> _TASK DETAILS_
Please set down each line of the data again, unchanged.

> _AVAILABLE DATA_
──────

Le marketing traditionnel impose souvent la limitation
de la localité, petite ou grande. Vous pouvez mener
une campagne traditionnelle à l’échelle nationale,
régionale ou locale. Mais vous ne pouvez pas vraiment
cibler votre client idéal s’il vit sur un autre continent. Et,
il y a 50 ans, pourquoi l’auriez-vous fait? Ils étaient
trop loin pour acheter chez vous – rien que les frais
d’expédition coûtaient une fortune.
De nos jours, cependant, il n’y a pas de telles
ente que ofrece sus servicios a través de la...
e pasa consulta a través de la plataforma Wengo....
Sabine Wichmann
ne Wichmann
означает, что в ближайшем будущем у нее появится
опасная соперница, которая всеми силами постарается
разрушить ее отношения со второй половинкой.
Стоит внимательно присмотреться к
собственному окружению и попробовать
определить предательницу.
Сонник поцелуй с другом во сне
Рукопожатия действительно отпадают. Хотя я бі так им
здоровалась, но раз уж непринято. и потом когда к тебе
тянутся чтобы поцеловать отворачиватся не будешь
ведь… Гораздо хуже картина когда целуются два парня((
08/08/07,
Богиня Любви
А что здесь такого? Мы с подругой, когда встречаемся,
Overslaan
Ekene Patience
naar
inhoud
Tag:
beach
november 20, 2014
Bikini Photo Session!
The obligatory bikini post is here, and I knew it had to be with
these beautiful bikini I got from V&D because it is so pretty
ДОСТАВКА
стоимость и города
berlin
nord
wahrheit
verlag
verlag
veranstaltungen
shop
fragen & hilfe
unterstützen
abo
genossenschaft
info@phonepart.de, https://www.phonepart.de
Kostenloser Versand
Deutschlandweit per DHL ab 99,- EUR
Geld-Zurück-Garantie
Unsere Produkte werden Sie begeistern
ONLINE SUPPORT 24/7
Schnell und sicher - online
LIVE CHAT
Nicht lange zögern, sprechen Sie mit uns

──────

> _SOLUTION FOR THIS EXERCISE_
Le marketing traditionnel impose souvent la limitation
de la localité, petite ou grande. Vous pouvez mener
une campagne traditionnelle à l’échelle nationale,
régionale ou locale. Mais vous ne pouvez pas vraiment
cibler votre client idéal s’il vit sur un autre continent. Et,
il y a 50 ans, pourquoi l’auriez-vous fait? Ils étaient
trop loin pour acheter chez vous – rien que les frais
d’expédition coûtaient une fortune.
De nos jours, cependant, il n’y a pas de telles
ente que ofrece sus servicios a través de la...
e pasa consulta a través de la plataforma Wengo....
Sabine Wichmann
ne Wichmann
означает, что в ближайшем будущем у нее появится
опасная соперница, которая всеми силами постарается
разрушить ее отношения со второй половинкой.
Стоит внимательно присмотреться к
собственному окружению и попробовать
определить предательницу.
Сонник поцелуй с другом во сне
Рукопожатия действительно отпадают. Хотя я бі так им
здоровалась, но раз уж непринято. и потом когда к тебе
тянутся чтобы поцеловать отворачиватся не будешь
ведь… Гораздо хуже картина когда целуются два парня((
08/08/07,
Богиня Любви
А что здесь такого? Мы с подругой, когда встречаемся,
Overslaan
Ekene Patience
naar
inhoud
Tag:
beach
november 20, 2014
Bikini Photo Session!
The obligatory bikini post is here, and I knew it had to be with
these beautiful bikini I got from V&D because it is so pretty
ДОСТАВКА
стоимость и города
berlin
nord
wahrheit
verlag
verlag
veranstaltungen
shop
fragen & hilfe
unterstützen
abo
genossenschaft
info@phonepart.de, https://www.phonepart.de
Kostenloser Versand
Deutschlandweit per DHL ab 99,- EUR
Geld-Zurück-Garantie
Unsere Produkte werden Sie begeistern
ONLINE SUPPORT 24/7
Schnell und sicher - online
LIVE CHAT
Nicht lange zögern, sprechen Sie mit uns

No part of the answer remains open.